Caro
poeta amigo,
do poema que
eu te mandei, o Voo dos Anos, hoje a impressão dele se completou inteira. Ficou
no ar, nas entrelinhas, o que deixamos de contar. Por isso te escrevo.
Aproveito agora, é quase de manhã e porque ainda preciso que saibas. Sempre é
tão difícil falar e deixo nos porões não só o passado, como também o que
perco, as oportunidades. Não aprendi.
Quando repasso o filme, percebo o que não atentei no momento.
Percebo
agora com clareza a nossa fragilidade, a sensível aparência de colocarmos
sempre a emoção à tona, à frente comandando as nossas ações. De tudo que
relembramos da juventude, ainda conservamos a atitude vã de assumir os pecados
do mundo, de carregar tantas culpas injustamente. Amigo, somos tão parecidos,
tão infinitamente integrados, inteirados a sentimentos, poucos se
identificariam. A nossa necessidade tão visível, às vezes assusta e afasta as
pessoas. Mas não é solidão o que sufoca, é o não feito. Até nos confortamos com
a solidão, como um ajuste a ser feito sempre. Mas há a sensação de pouco tempo.

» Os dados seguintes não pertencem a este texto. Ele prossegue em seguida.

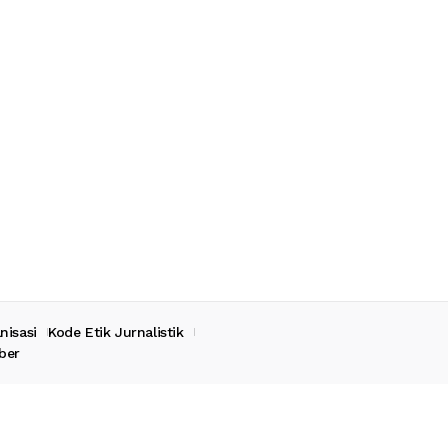
nisasi
Kode Etik Jurnalistik
ber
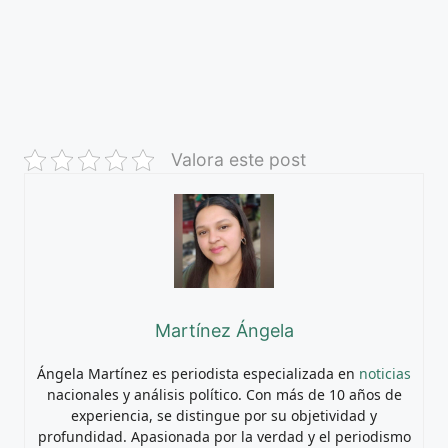
Valora este post
Martínez Ángela
Ángela Martínez es periodista especializada en
noticias
nacionales y análisis político. Con más de 10 años de
experiencia, se distingue por su objetividad y
profundidad. Apasionada por la verdad y el periodismo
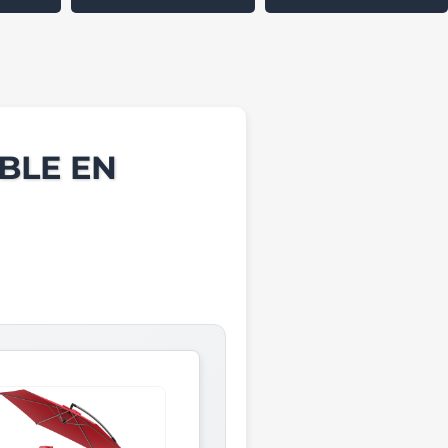
BLE EN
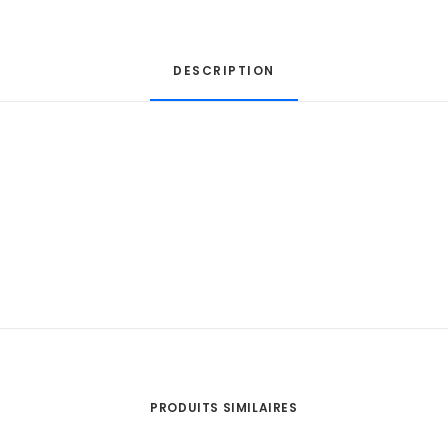
DESCRIPTION
PRODUITS SIMILAIRES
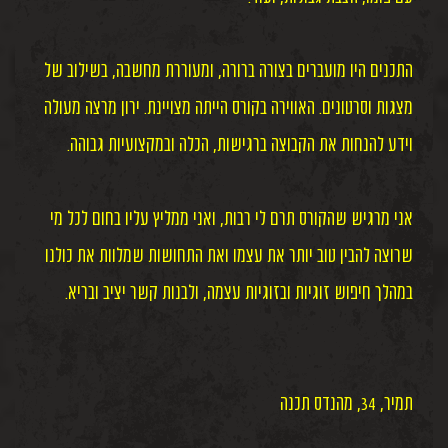
התכנים היו מועברים בצורה ברורה, ומעוררת מחשבה, בשילוב של
מצגות וסרטונים. האווירה בקורס הייתה מצויינת. ירון מרצה מעולה
וידע להנחות את הקבוצה ברגישות, הכלה ובמקצועיות גבוהה.
אני מרגיש שהקורס תרם לי רבות, ואני ממליץ עליו בחום לכל מי
שרוצה להבין טוב יותר את עצמו ואת התחושות שמלוות את כולנו
במהלך חיפוש זוגיות ובזוגיות עצמה, ולבנות קשר יציב ובריא.
תמיר, 34, מהנדס תכנה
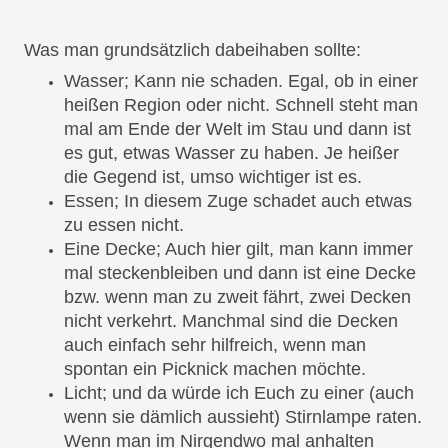
Was man grundsätzlich dabeihaben sollte:
Wasser; Kann nie schaden. Egal, ob in einer
heißen Region oder nicht. Schnell steht man
mal am Ende der Welt im Stau und dann ist
es gut, etwas Wasser zu haben. Je heißer
die Gegend ist, umso wichtiger ist es.
Essen; In diesem Zuge schadet auch etwas
zu essen nicht.
Eine Decke; Auch hier gilt, man kann immer
mal steckenbleiben und dann ist eine Decke
bzw. wenn man zu zweit fährt, zwei Decken
nicht verkehrt. Manchmal sind die Decken
auch einfach sehr hilfreich, wenn man
spontan ein Picknick machen möchte.
Licht; und da würde ich Euch zu einer (auch
wenn sie dämlich aussieht) Stirnlampe raten.
Wenn man im Nirgendwo mal anhalten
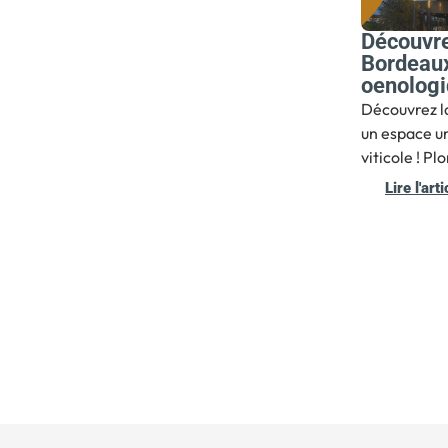
Découvre
Bordeaux
oenolog
Découvrez la
un espace un
viticole ! Pl
Lire l'arti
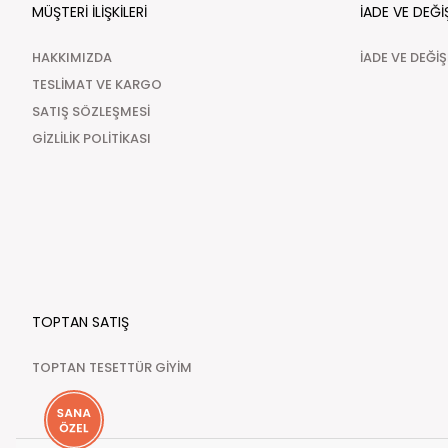
MÜŞTERİ İLİŞKİLERİ
İADE VE DEĞİ
HAKKIMIZDA
İADE VE DEĞİ
TESLİMAT VE KARGO
SATIŞ SÖZLEŞMESİ
GİZLİLİK POLİTİKASI
TOPTAN SATIŞ
TOPTAN TESETTÜR GİYİM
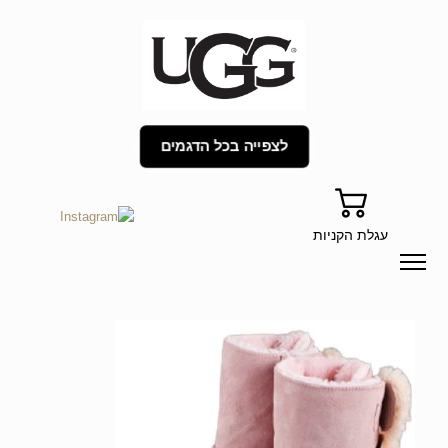
לצפייה בכל הדגמים
עגלת הקניות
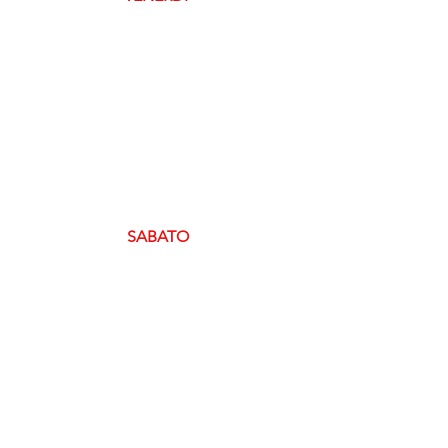
SABATO 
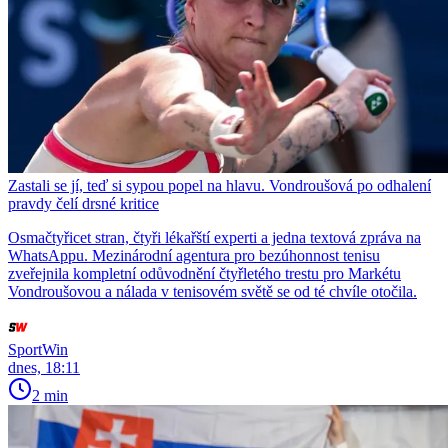
Zastali se jí, teď si sypou popel na hlavu. Vondroušová po odhalení
pravdy čelí drsné kritice
Osmačtyřicet stran, čtyři lékařští experti a jedna textová zpráva na
WhatsAppu. Mezinárodní agentura pro bezúhonnost tenisu
zveřejnila kompletní odůvodnění čtyřletého trestu pro Markétu
Vondroušovou a nálada v tenisovém světě se od té chvíle otočila.
SportWin
dnes, 18:11
2 min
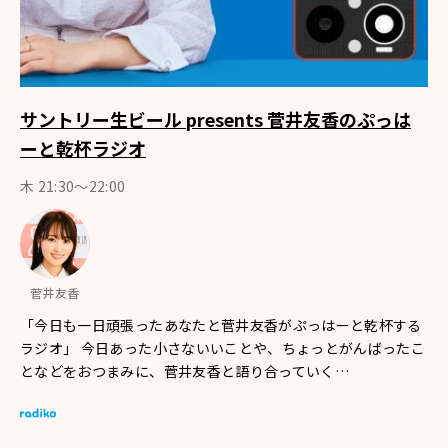
サントリー生ビール presents 菅井友香のぷっは
ーと乾杯ラジオ
木 21:30～22:00
菅井友香
「今日も一日頑張ったあなたと菅井友香がぷっはーと乾杯する
ラジオ」 今日あった小さないいことや、ちょっとがんばったこ
となどをおつまみに、菅井友香と語り合っていく…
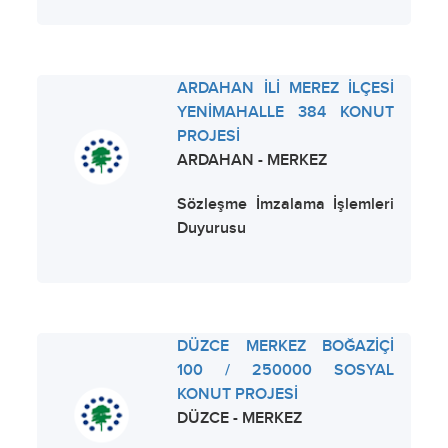
ARDAHAN İLİ MEREZ İLÇESİ
YENİMAHALLE 384 KONUT
PROJESİ
ARDAHAN - MERKEZ
Sözleşme İmzalama İşlemleri
Duyurusu
DÜZCE MERKEZ BOĞAZİÇİ
100 / 250000 SOSYAL
KONUT PROJESİ
DÜZCE - MERKEZ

Ou será porque queremos algo mais dessa louca corrida. O tempo. O implacável cobrador. Ao menino,
acrescentou prematuros cabelos brancos, o receio de sorrir, olhos tristes, o
medo de ferir. À menina foi dado o mesmo medo. Mas a própria natureza a fez mais
prática. No milagre da vida lhe rompem as entranhas e mesmo com fome seus seios
alimentam. Tão sublime e tão cruel, tão poético e tão real, incoerente. Reage diferente, sorri e esconde as lágrimas,
emerge na roda viva e agarra-se em seus próprios argumentos para sobreviver.
Mas conseguimos apesar de tudo, enfrentar nossas escolhas com muita fibra, eu
sinto.
Vejo-te
agora, depois de explodir teu nome na memória, num repente um banco de praça, a
pureza, inevitável lembrança. Como é bom termos tanto para lembrar e gostar, é
como possuir tesouros sem ter que explicar muito. Posso dizer, foi muito bom te reencontrar.
Mas se meu impulso maculou algum sonho bonito ou deturpou a imagem de cabelos
ao vento, perdoa-me. Não quero te fazer
mal. Quero antes de tudo ser tua amiga e te peço: não deixes mais que a dor te
envolva, não contribuas para teu tempo ser menor. E escreve tudo. Leia-se e
encontre-se nas palavras. Porque
precisamos, apesar das pedradas e tantos tombos, viver, com humildade e força
para recomeçar. Viver, e mesmo na presença do desamor ter alguma coisa a dar.
Somos ricos em sensibilidade e acolhida. Viver te peço, pois ainda resta uma
brisa na noite e um gesto de carinho a nossa espera.